Menma stand schweigend hinter ihm und wartete geduldig.
Während Eadulf um das dunkle Becken lief, entdeckte er, daß mehrere Gänge von diesem Raum ab führten. Er hob die Lampe hoch, um besser sehen zu können. Auch die schienen wieder von Menschenhand gemacht.
»Wann wurden diese Stollen angelegt, Menma?« fragte er.
»Ungefähr zu meines Großvaters Zeiten. Es muß eine recht ertragreiche Mine gewesen sein, doch irgendwann waren die Vorkommen erschöpft.«
Eadulf versuchte sich daran zu erinnern, was ihm Fidelma über den Bergbau in dieser Gegend erzählt hatte.

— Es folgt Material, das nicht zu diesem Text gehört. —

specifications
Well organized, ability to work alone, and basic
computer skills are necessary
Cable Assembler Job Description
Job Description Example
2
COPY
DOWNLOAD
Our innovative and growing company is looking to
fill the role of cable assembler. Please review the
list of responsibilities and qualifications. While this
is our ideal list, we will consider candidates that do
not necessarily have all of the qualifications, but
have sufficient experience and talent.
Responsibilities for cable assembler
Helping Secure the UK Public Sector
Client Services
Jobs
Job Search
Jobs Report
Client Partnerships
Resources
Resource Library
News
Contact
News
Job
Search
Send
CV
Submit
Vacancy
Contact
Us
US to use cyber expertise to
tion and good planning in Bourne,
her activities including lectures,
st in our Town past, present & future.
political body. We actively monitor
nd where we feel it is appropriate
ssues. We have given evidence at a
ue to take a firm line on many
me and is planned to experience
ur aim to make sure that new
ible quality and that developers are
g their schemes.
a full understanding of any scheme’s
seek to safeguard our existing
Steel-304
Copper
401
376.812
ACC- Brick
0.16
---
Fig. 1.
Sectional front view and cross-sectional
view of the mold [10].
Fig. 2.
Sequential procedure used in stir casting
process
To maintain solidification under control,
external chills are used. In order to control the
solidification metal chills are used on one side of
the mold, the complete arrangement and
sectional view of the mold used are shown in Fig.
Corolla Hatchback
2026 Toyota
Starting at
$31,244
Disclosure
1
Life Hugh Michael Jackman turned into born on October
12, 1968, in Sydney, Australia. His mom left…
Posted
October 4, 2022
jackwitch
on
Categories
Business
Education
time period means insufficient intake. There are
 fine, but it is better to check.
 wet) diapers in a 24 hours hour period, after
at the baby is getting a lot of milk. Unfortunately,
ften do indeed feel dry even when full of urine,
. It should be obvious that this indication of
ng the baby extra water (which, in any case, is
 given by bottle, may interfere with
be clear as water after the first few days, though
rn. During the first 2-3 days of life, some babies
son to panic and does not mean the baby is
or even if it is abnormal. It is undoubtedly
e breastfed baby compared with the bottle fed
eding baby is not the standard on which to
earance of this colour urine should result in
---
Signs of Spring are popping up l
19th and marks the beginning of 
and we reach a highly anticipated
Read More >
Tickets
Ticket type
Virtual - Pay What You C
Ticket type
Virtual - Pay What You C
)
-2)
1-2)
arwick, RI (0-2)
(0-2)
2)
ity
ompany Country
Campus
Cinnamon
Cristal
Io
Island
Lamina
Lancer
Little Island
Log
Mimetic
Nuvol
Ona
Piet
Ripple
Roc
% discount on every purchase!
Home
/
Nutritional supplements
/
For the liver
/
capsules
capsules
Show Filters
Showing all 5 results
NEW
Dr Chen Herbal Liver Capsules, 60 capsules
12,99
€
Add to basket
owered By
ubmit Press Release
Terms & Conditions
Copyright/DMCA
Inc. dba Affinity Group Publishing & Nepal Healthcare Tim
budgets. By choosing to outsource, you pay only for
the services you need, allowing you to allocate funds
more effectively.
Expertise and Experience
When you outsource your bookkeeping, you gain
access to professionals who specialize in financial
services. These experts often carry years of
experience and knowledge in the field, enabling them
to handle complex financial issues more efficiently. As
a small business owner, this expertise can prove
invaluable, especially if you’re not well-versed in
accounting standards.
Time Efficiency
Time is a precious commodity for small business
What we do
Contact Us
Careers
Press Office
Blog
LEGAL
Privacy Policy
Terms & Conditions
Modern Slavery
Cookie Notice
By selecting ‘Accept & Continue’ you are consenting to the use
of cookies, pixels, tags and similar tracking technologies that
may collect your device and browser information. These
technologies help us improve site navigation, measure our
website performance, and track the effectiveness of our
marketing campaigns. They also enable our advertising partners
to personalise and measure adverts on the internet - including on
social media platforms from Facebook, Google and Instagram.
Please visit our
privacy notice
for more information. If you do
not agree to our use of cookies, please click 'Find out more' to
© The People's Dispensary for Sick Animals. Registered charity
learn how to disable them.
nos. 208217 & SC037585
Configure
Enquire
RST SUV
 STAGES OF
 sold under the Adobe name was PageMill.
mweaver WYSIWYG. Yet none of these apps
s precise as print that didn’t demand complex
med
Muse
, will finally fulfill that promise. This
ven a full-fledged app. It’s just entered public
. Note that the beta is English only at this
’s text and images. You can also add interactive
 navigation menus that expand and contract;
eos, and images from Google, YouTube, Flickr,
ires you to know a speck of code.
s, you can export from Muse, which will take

Er betrachtete die Gänge genauer.
»Ich würde meinen, dieser Stollen hier wurde erst vor kurzem herausgeschlagen«, sagte er und zeigte auf die Spuren an den Wänden.
Menma trat näher.
»Der sieht wirklich neu aus«, gab er zu. »Auch wenn ich mir vorstellen kann, daß hier unten alles besser erhalten ist als über der Erde.«
»Mag sein«, erwiderte Eadulf, wenig überzeugt. Er beugte sich vor und hielt seine Lampe dicht an die Wand. »Diesen Gang sollten wir uns vornehmen«, schlug er vor und lief voran, ohne auf Menmas Zustimmung zu warten.
Der Stollen wirkte ungewöhnlich trocken. Er führte leicht nach oben, wurde immer schmaler und niedriger, so daß sie schließlich auf allen vieren kriechen mußten.
»Wir werden sicher zu einer Stelle gelangen, wo Erz abgebaut wurde«, sagte Menma. »Der Stollen wird sich einfach als Sackgasse erweisen.«
Eadulf war entschlossen, bis ans Ende vorzudringen, auch wenn Menma überzeugt war, daß es nur Zeitverschwendung war.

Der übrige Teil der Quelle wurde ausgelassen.